* **Task to carry out**: Retype, word for word, the lines from the first line of the entries through the line that holds "Before selecting a scalp"; leave out the pictures.
+++
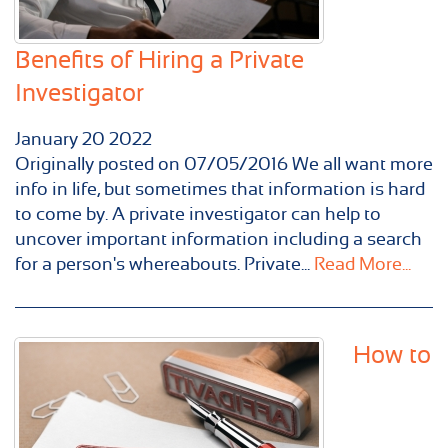
Benefits of Hiring a Private
Investigator
January
20
2022
Originally posted on 07/05/2016 We all want more
info in life, but sometimes that information is hard
to come by. A private investigator can help to
uncover important information including a search
for a person's whereabouts. Private...
Read More...
How to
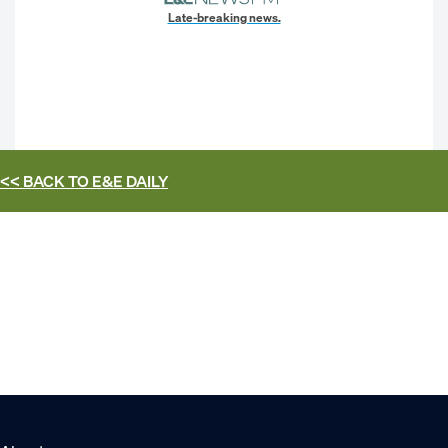
Late-breaking news.
<< BACK TO
E&E DAILY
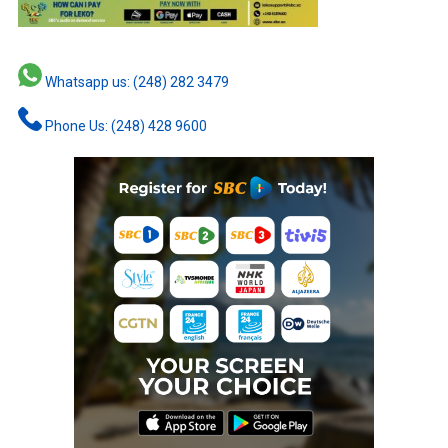
Whatsapp us: (248) 282 3479
Phone Us: (248) 428 9600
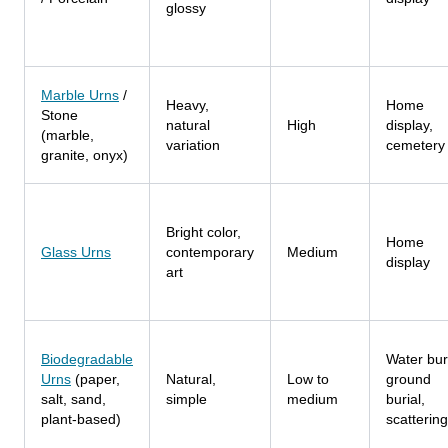
glossy
Marble Urns
/
Heavy,
Home
Stone
natural
High
display,
(marble,
variation
cemetery
granite, onyx)
Bright color,
Home
Glass Urns
contemporary
Medium
display
art
Biodegradable
Water buri
Urns
(paper,
Natural,
Low to
ground
salt, sand,
simple
medium
burial,
plant-based)
scattering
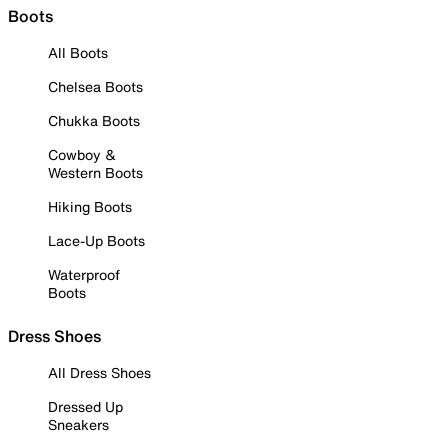
Boots
All Boots
Chelsea Boots
Chukka Boots
Cowboy &
Western Boots
Hiking Boots
Lace-Up Boots
Waterproof
Boots
Dress Shoes
All Dress Shoes
Dressed Up
Sneakers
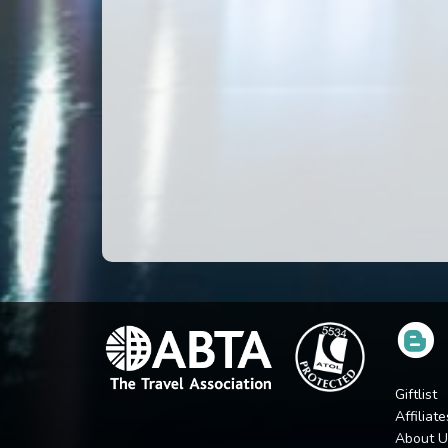
Giftlist
Affiliate
About U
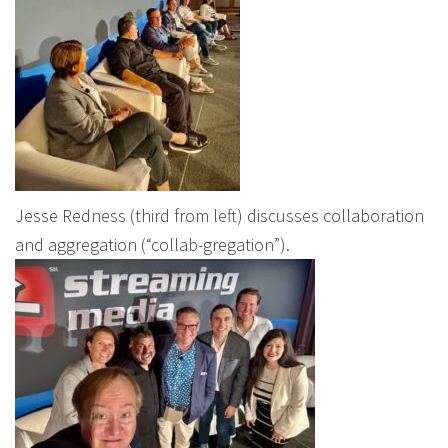
Jesse Redness (third from left) discusses collaboration
and aggregation (“collab-gregation”).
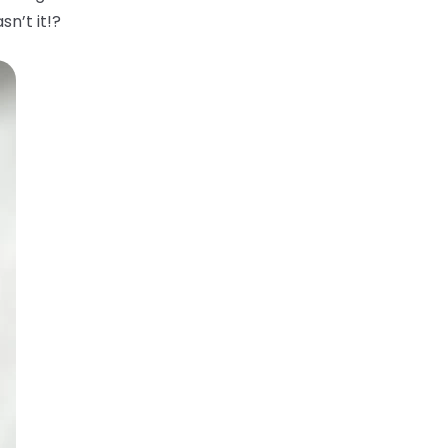
sn’t it!?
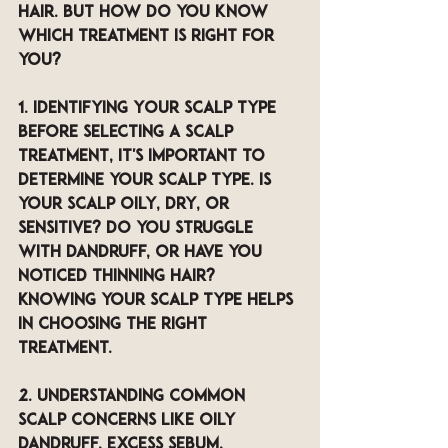
hair. But how do you know 
which treatment is right for 
you?
1. Identifying Your Scalp Type 
Before selecting a scalp 
treatment, it's important to 
determine your scalp type. Is 
your scalp oily, dry, or 
sensitive? Do you struggle 
with dandruff, or have you 
noticed thinning hair? 
Knowing your scalp type helps 
in choosing the right 
treatment.
2. Understanding Common 
Scalp Concerns like 
Oily 
dandruff, excess sebum,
+++
* **Task result**:
Benefits of Hiring a Private
Investigator
January
20
2022
Originally posted on 07/05/2016 We all want more
info in life, but sometimes that information is hard
to come by. A private investigator can help to
uncover important information including a search
for a person's whereabouts. Private...
Read More...
How to
Late-breaking news.
<< BACK TO
E&E DAILY
Whatsapp us: (248) 282 3479
Phone Us: (248) 428 9600
glossy
Marble Urns
/
Heavy,
Home
Stone
natural
High
display,
(marble,
variation
cemetery
granite, onyx)
Bright color,
Home
Glass Urns
contemporary
Medium
display
art
Biodegradable
Water buri
Urns
(paper,
Natural,
Low to
ground
salt, sand,
simple
medium
burial,
plant-based)
scattering
Boots
All Boots
Chelsea Boots
Chukka Boots
Cowboy &
Western Boots
Hiking Boots
Lace-Up Boots
Waterproof
Boots
Dress Shoes
All Dress Shoes
Dressed Up
Sneakers
Giftlist
Affiliate
About U
Jesse Redness (third from left) discusses collaboration
and aggregation (“collab-gregation”).
sn’t it!?
hair. But how do you know 
which treatment is right for 
you?
1. Identifying Your Scalp Type 
Before selecting a scalp 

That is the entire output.